Edmunds, relying upon Alexander Building v. Richmond Plumbing, 213 Va. 470, 193 S.E.2d 696 (1973), argues that this Court has held that an equitable assignment existed when an assignor requested a debtor to issue checks jointly payable to the assignor and the assignee. In Alexander Building, a general contractor was retained to construct an apartment project. W. G. Satterwhite was a subcontractor employed by the general contractor, Alexander Building. Satterwhite purchased supplies from Richmond Plumbing. Richmond Plumbing, concerned about Satterwhite’s credit, advised him that it would not supply materials unless he could give assurance of payment.

Satterwhite requested in a letter to Alexander Building that it issue checks for all further payments due Satterwhite jointly to Richmond Plumbing and Satterwhite. Alexander Building’s authorized agent signed the letter “accepted,” and the letter was returned to Richmond Plumbing’s agents. Alexander Building issued a check payable to Richmond Plumbing and Satterwhite as joint payees and after Satterwhite endorsed the check, Richmond Plumbing deposited the check in its account. Subsequently, upon Satterwhite’s representation that he had “settled” with Richmond Plumbing, Alexander Building delivered to Satterwhite a check made payable solely to Satterwhite for the balance due on his subcontract with Alexander Building. Richmond Plumbing later discovered that Alexander Build*439ing had made the final payment to Satterwhite even though Satterwhite was still indebted to Richmond Plumbing in the amount of $2,494.82, the balance owed for certain materials that Richmond Plumbing had supplied to Satterwhite for the project. We held that the circuit court did not err by ruling that an equitable assignment existed. Id. at 471-72, 193 S.E.2d at 697-98.

Alexander Building, however, is not controlling here. We did not discuss in Alexander Building whether Satterwhite, the assignor, had relinquished his control over the property assigned. That issue was simply not discussed in the opinion. Additionally, Alexander Building’s authorized agent agreed in writing that Alexander Building would make further payments that it owed to Satterwhite jointly to Richmond Plumbing and Satterwhite. By contrast, in this appeal, Edmunds admitted that CBC did not agree to issue joint checks for amounts due Abatement for work performed under the subcontracts. Additionally, the change order executed by CBC and Abatement on November 7, 1995, did not include a provision for the issuance of joint checks.
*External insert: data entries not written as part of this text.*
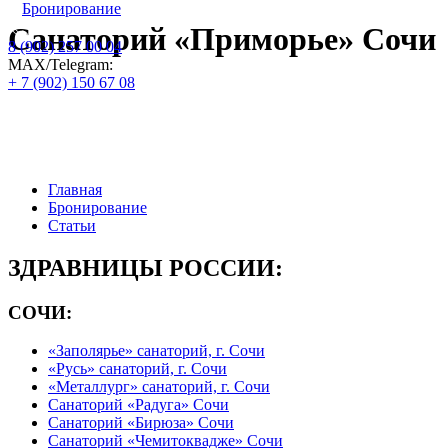
Бронирование
Санаторий «Приморье» Сочи
8 (902) 257 00 04
МАХ/Telegram:
+ 7 (902) 150 67 08
Официальный сайт по бронированию
путевок и номеров : цены на 2026 год:
Главная
Бронирование
Статьи
ЗДРАВНИЦЫ РОССИИ:
СОЧИ:
«Заполярье» санаторий, г. Сочи
«Русь» санаторий, г. Сочи
«Металлург» санаторий, г. Сочи
Санаторий «Радуга» Сочи
Санаторий «Бирюза» Сочи
Санаторий «Чемитоквадже» Сочи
Accordingly, we will affirm the judgment of the circuit court.

Affirmed.

Former Code § 5603, which was in effect at the time this Court decided Virginia Machinery & Well Co. stated: “Where an instrument is payable to the order of two or more payees or indorsees who are not partners all must indorse unless the one indorsing has authority to indorse for the others.” We did not discuss what effect, if any, this former statute had upon the equitable assignment at issue in Virginia Machinery & Well Co.